Your instructions - Copy out each line in the material below that has the word "calling".

Data supplied -
-----

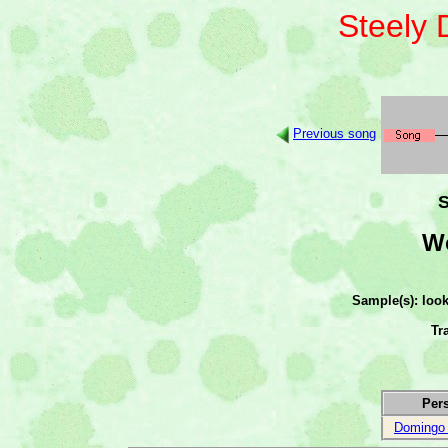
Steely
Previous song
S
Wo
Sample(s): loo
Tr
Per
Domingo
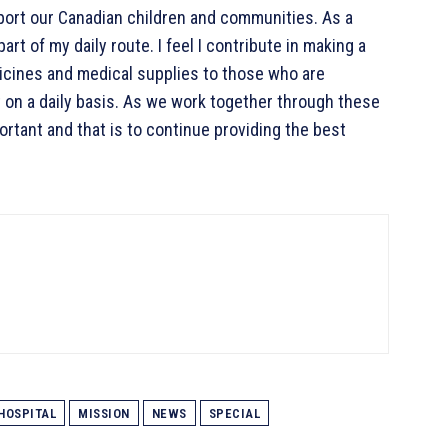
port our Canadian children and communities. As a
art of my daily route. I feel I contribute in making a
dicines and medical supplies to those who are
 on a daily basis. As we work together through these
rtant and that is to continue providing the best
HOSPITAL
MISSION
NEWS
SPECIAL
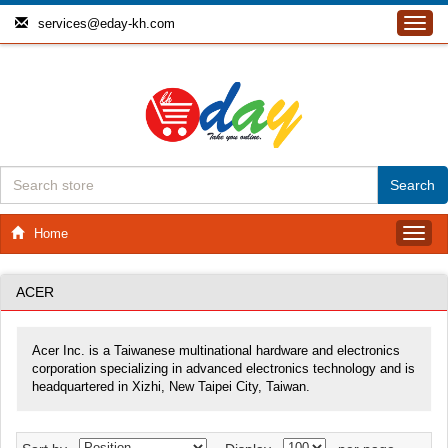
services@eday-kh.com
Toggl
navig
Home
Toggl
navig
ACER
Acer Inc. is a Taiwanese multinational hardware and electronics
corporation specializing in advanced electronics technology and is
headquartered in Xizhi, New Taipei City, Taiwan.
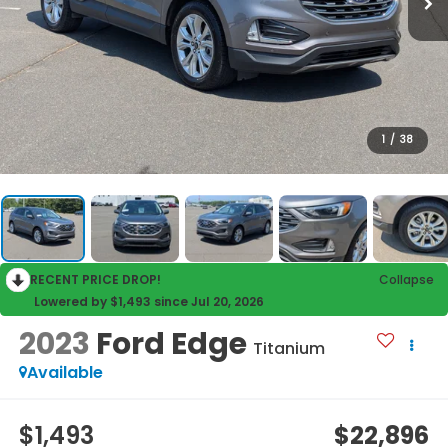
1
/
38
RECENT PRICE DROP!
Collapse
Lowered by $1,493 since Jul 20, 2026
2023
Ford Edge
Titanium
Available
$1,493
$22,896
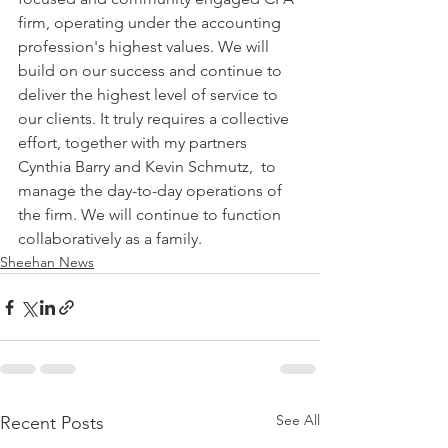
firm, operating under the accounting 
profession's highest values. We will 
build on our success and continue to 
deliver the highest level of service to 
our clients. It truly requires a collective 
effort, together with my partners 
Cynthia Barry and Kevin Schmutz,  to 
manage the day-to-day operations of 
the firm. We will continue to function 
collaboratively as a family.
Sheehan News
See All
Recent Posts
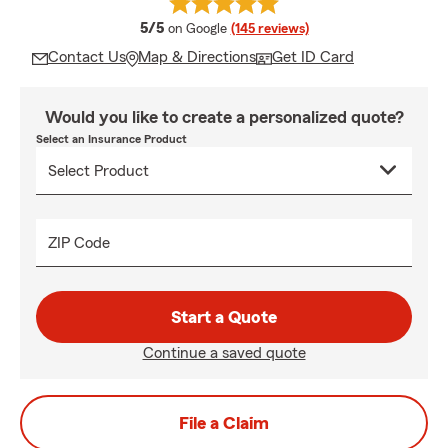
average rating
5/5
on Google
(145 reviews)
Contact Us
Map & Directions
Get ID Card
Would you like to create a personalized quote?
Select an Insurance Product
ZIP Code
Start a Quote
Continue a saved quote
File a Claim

-----

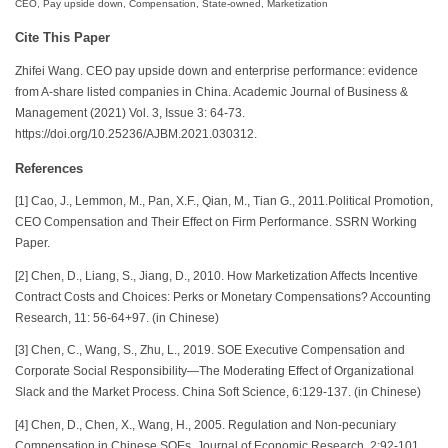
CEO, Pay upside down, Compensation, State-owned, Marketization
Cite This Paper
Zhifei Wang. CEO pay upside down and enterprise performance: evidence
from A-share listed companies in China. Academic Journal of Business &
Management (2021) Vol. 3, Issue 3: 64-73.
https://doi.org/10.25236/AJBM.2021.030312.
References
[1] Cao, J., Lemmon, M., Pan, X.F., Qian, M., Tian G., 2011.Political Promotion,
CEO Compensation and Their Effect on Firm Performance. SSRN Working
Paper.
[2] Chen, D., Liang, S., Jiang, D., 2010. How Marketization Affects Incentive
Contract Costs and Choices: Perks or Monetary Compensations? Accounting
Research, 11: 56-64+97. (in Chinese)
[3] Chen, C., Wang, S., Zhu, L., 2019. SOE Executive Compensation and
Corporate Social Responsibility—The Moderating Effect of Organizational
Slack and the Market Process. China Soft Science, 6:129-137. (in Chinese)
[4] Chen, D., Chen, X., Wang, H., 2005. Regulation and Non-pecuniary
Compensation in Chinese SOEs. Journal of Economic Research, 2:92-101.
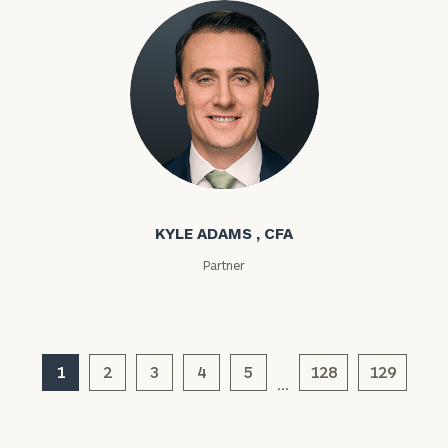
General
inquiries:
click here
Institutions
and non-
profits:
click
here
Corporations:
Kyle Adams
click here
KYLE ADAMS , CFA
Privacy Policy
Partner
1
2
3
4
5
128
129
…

-----

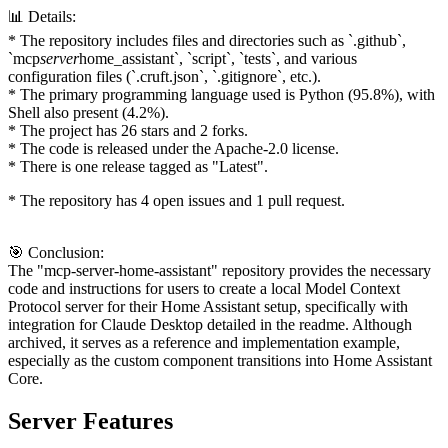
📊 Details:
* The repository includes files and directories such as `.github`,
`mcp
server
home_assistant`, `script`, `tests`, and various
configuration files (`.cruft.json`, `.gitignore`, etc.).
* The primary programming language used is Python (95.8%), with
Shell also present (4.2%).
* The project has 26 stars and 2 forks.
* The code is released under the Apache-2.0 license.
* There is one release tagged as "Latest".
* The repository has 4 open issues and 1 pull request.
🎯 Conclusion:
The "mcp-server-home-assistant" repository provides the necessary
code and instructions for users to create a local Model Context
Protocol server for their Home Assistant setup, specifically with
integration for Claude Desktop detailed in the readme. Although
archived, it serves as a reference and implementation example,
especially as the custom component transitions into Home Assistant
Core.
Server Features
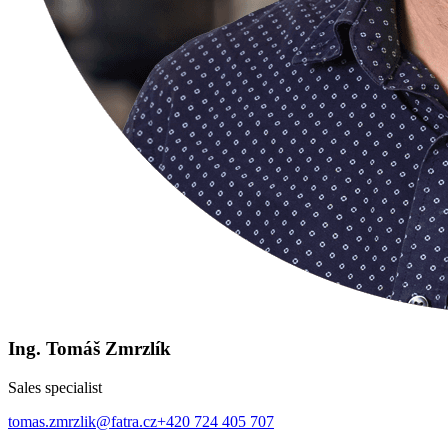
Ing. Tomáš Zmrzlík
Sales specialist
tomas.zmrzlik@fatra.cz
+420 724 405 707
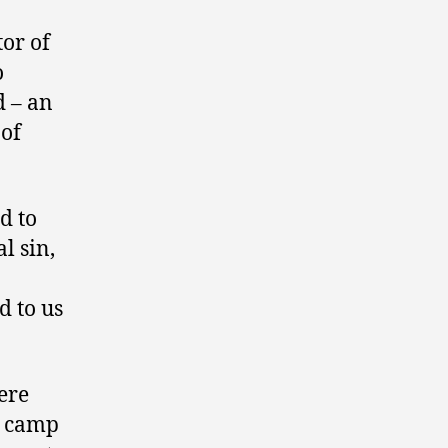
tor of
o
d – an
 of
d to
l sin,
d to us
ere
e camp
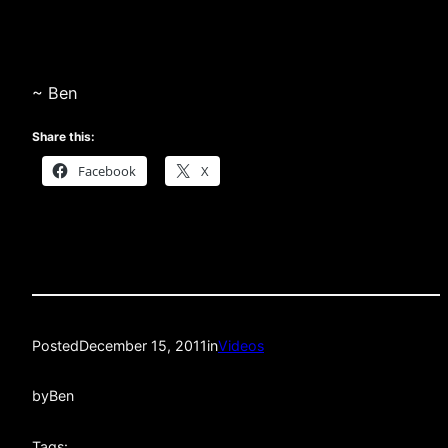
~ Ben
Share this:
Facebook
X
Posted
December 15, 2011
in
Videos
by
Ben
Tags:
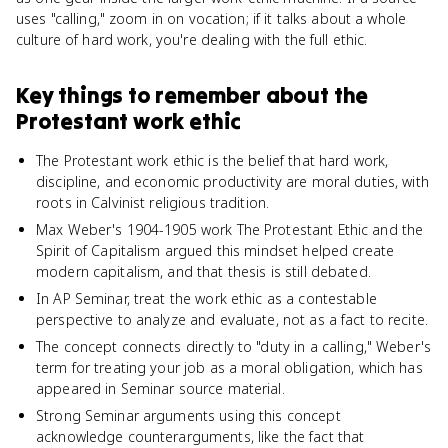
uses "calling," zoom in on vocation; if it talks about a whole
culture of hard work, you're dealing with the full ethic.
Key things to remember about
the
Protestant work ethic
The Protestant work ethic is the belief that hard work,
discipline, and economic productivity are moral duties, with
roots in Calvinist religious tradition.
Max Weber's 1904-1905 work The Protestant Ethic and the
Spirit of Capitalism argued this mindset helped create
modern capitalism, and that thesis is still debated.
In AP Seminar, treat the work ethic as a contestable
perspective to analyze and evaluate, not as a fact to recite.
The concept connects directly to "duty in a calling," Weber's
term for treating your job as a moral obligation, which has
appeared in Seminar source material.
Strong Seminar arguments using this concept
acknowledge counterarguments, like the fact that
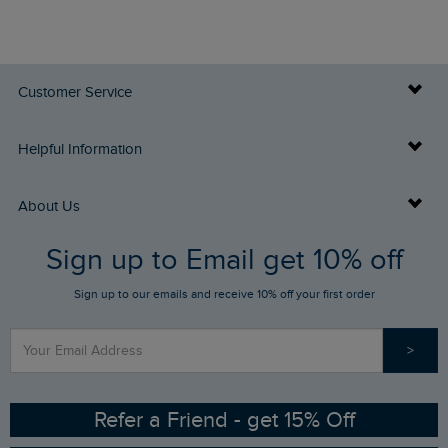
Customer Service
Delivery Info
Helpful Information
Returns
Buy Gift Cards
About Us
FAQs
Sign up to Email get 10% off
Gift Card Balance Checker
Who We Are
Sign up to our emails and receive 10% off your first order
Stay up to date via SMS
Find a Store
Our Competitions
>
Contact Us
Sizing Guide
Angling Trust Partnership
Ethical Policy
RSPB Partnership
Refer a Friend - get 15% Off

-----

Answer for this exercise -
uses "calling," zoom in on vocation; if it talks about a whole
The concept connects directly to "duty in a calling," Weber's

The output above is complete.